- _What you have to do_
The following entries should be restated word for word, pictures excluded.

- _Data for this exercise_

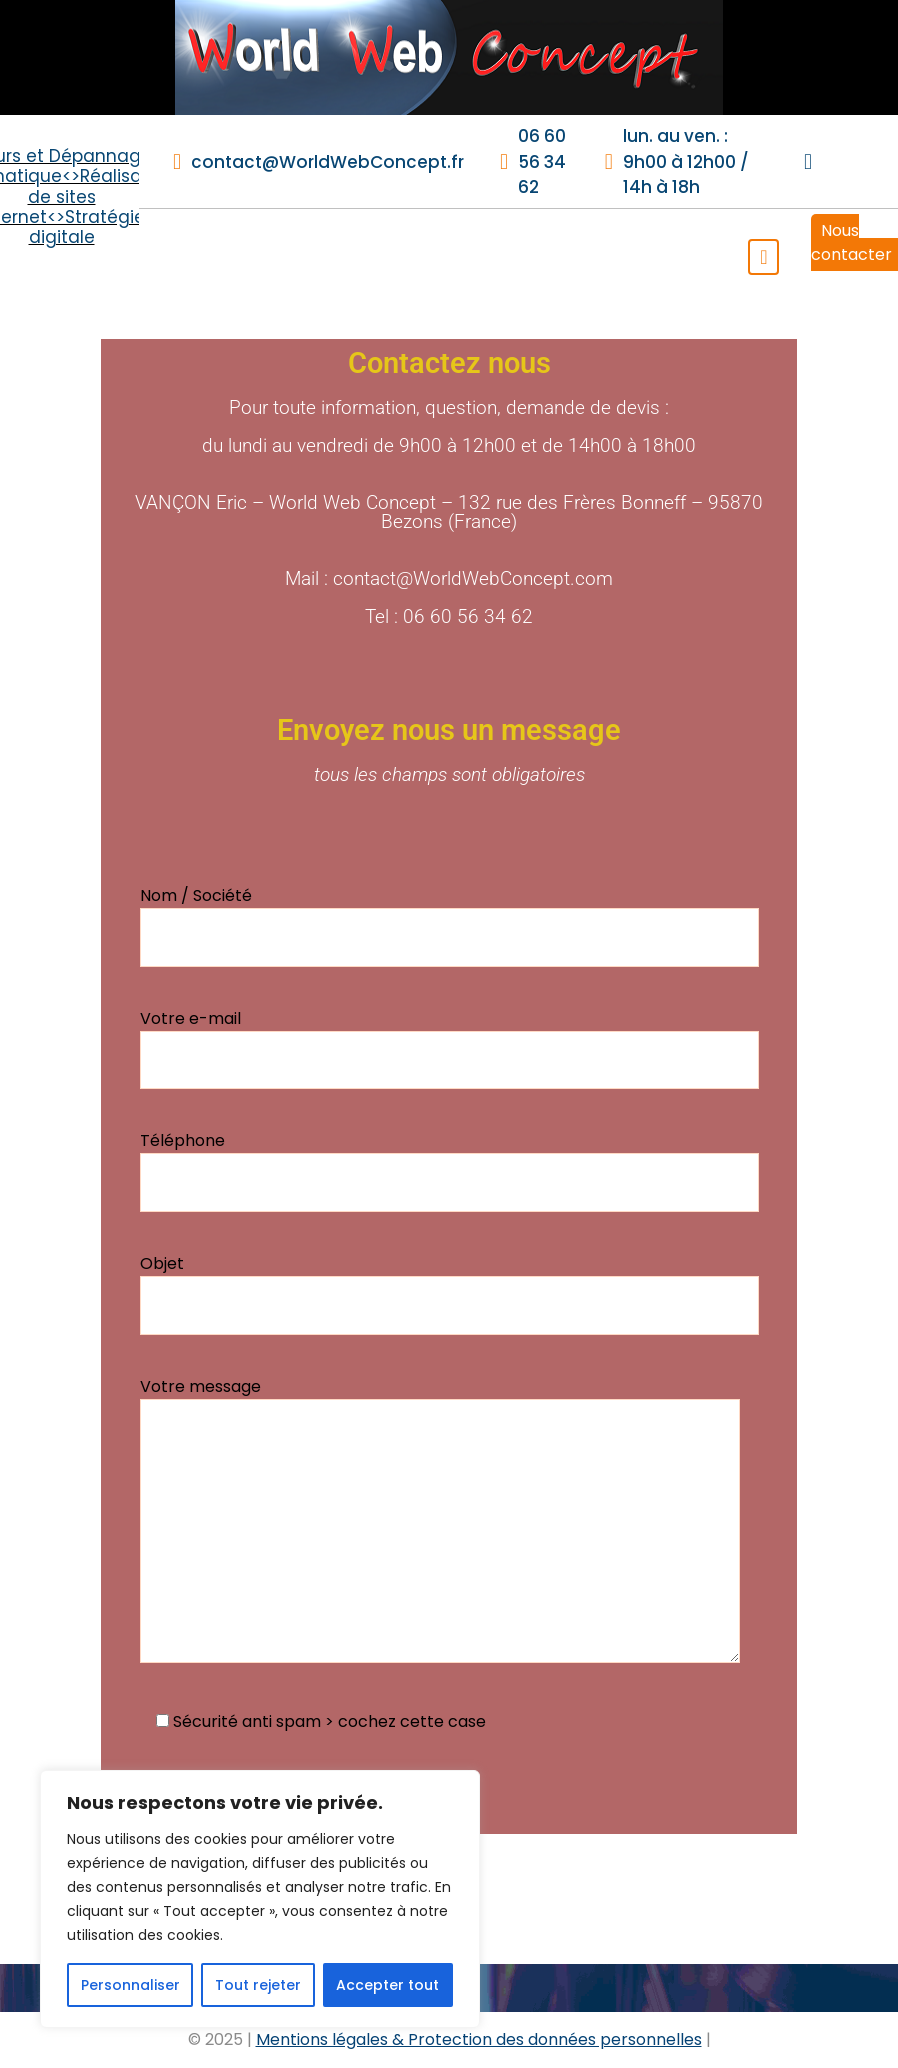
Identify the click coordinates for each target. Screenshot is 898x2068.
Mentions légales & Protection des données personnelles (479, 2039)
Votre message (440, 1519)
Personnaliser (130, 1985)
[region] (260, 1899)
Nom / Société (449, 925)
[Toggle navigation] (763, 257)
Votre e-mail (449, 1048)
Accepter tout (387, 1985)
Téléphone (449, 1170)
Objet (449, 1293)
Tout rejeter (258, 1985)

- _Expected answer_
Identify the click coordinates for each target. Screenshot is 898x2068.
Mentions légales & Protection des données personnelles (479, 2039)
Votre message (440, 1519)
Personnaliser (130, 1985)
[region] (260, 1899)
Nom / Société (449, 925)
[Toggle navigation] (763, 257)
Votre e-mail (449, 1048)
Accepter tout (387, 1985)
Téléphone (449, 1170)
Objet (449, 1293)
Tout rejeter (258, 1985)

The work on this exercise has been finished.